------ GIVEN ENTRIES

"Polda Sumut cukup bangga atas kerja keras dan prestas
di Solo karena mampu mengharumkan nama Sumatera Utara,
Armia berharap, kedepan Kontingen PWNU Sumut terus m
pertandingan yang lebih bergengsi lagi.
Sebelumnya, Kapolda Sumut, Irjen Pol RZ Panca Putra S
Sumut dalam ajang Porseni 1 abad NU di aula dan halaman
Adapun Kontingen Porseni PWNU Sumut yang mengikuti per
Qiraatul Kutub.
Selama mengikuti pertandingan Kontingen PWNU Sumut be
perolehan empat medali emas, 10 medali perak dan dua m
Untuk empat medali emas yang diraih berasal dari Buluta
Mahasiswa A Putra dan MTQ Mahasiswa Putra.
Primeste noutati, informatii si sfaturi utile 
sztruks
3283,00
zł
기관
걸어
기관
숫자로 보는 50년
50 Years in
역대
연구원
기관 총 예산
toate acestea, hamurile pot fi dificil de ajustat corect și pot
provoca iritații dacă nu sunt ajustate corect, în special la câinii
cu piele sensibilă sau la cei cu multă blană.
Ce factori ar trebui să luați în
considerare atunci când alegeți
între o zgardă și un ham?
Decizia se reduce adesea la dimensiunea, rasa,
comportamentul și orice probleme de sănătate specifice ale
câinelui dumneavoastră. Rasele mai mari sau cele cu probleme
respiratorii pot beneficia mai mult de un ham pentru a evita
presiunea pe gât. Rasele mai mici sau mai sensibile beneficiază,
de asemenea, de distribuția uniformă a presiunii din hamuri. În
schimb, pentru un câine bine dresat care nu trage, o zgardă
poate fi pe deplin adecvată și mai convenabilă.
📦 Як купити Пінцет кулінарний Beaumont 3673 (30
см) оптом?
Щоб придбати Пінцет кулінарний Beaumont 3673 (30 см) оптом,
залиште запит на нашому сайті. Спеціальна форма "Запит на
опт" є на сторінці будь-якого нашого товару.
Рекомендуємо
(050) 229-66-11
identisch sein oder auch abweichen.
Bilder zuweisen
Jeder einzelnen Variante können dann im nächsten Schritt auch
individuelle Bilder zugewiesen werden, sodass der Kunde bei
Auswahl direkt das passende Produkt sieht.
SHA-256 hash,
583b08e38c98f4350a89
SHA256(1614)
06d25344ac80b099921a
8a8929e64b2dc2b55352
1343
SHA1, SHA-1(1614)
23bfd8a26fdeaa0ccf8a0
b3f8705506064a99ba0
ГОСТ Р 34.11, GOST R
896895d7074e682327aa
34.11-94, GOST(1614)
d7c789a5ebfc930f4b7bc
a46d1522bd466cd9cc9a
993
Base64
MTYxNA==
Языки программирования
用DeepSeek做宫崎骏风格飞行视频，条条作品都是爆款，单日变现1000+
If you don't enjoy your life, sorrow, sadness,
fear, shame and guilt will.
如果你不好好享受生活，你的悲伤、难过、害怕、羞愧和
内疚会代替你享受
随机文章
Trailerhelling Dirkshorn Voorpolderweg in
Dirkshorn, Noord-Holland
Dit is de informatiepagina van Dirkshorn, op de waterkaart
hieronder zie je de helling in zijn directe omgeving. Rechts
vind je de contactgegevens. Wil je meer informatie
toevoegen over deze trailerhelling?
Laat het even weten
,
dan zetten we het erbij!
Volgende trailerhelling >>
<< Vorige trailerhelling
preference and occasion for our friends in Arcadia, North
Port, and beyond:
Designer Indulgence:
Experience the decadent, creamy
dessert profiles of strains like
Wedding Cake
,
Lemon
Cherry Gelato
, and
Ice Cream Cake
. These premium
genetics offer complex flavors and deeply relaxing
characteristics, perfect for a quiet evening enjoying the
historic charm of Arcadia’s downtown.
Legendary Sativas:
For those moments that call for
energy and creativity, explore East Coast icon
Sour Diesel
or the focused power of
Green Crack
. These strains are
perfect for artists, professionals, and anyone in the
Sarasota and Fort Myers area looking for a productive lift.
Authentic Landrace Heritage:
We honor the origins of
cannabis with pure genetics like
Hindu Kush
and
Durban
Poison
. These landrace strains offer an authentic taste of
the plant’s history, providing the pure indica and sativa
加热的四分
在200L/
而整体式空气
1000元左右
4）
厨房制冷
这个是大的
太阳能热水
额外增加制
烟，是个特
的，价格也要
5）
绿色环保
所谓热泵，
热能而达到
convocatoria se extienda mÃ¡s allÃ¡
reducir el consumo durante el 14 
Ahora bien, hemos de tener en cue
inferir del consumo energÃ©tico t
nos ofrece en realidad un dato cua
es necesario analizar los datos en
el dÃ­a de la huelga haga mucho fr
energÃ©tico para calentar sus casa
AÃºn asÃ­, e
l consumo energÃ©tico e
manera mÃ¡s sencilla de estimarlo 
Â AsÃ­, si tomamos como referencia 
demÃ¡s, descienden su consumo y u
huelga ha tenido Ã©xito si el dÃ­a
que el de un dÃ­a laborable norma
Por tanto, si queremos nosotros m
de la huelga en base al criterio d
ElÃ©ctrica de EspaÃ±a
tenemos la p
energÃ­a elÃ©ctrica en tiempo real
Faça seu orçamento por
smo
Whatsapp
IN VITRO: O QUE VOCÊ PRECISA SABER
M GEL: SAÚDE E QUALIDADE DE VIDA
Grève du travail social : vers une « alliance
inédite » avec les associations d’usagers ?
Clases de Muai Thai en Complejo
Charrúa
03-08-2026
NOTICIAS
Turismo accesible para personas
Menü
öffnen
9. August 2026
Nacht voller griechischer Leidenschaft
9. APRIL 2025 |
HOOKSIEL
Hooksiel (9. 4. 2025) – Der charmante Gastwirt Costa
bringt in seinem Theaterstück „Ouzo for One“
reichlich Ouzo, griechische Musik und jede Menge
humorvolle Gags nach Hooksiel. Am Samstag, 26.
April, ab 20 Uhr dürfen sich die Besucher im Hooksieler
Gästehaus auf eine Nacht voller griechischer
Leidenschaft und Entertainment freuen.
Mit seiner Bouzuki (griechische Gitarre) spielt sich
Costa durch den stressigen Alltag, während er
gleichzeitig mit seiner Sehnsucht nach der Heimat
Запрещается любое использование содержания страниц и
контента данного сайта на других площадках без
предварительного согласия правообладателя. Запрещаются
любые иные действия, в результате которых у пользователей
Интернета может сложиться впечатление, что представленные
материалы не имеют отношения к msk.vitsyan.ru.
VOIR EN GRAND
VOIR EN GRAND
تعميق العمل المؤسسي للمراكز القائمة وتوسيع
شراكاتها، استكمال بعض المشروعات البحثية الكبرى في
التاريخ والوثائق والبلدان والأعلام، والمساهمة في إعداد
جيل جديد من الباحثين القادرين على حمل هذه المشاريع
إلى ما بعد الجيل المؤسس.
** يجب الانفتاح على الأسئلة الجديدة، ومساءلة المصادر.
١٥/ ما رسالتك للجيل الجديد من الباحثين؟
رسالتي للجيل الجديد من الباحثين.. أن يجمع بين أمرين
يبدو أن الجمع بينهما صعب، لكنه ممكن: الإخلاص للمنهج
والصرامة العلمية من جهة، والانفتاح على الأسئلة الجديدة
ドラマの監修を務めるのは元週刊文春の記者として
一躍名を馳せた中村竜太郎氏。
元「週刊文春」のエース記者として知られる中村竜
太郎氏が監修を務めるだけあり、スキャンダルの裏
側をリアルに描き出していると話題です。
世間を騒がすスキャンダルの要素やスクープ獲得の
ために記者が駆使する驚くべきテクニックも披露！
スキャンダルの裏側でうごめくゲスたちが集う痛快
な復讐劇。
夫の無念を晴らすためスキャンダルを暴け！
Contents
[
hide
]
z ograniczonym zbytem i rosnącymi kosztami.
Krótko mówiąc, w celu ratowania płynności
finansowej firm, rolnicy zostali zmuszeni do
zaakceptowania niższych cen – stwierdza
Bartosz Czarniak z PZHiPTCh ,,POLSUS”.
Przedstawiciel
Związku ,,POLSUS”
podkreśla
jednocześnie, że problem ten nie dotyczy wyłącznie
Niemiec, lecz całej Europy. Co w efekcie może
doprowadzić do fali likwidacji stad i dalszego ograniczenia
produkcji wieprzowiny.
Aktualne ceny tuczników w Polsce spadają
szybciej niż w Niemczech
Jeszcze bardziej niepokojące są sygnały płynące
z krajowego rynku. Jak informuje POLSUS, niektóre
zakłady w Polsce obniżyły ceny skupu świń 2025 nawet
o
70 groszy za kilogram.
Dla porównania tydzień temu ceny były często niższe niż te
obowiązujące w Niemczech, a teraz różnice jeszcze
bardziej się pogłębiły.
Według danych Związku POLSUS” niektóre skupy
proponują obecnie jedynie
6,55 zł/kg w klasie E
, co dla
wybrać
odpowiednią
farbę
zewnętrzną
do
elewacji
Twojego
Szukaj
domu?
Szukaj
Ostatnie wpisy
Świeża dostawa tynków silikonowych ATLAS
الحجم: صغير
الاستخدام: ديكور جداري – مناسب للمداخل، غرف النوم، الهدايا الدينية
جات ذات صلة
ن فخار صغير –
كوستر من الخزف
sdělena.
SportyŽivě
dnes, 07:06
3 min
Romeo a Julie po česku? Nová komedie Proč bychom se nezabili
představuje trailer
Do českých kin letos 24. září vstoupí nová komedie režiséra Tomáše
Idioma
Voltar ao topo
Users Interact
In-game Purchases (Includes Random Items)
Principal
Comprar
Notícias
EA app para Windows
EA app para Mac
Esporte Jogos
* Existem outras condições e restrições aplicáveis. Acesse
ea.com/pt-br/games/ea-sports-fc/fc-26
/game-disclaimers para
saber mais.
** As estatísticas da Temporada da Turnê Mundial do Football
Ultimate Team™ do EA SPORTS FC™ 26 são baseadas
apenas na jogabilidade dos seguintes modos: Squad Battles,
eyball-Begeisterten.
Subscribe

------------

## EXERCISE
Starting at the line that contains "Voltar ao topo", retype every line through the end of the records exactly, and nothing else.

## ANSWER FOR THIS EXERCISE
Voltar ao topo
Users Interact
In-game Purchases (Includes Random Items)
Principal
Comprar
Notícias
EA app para Windows
EA app para Mac
Esporte Jogos
* Existem outras condições e restrições aplicáveis. Acesse
ea.com/pt-br/games/ea-sports-fc/fc-26
/game-disclaimers para
saber mais.
** As estatísticas da Temporada da Turnê Mundial do Football
Ultimate Team™ do EA SPORTS FC™ 26 são baseadas
apenas na jogabilidade dos seguintes modos: Squad Battles,
eyball-Begeisterten.
Subscribe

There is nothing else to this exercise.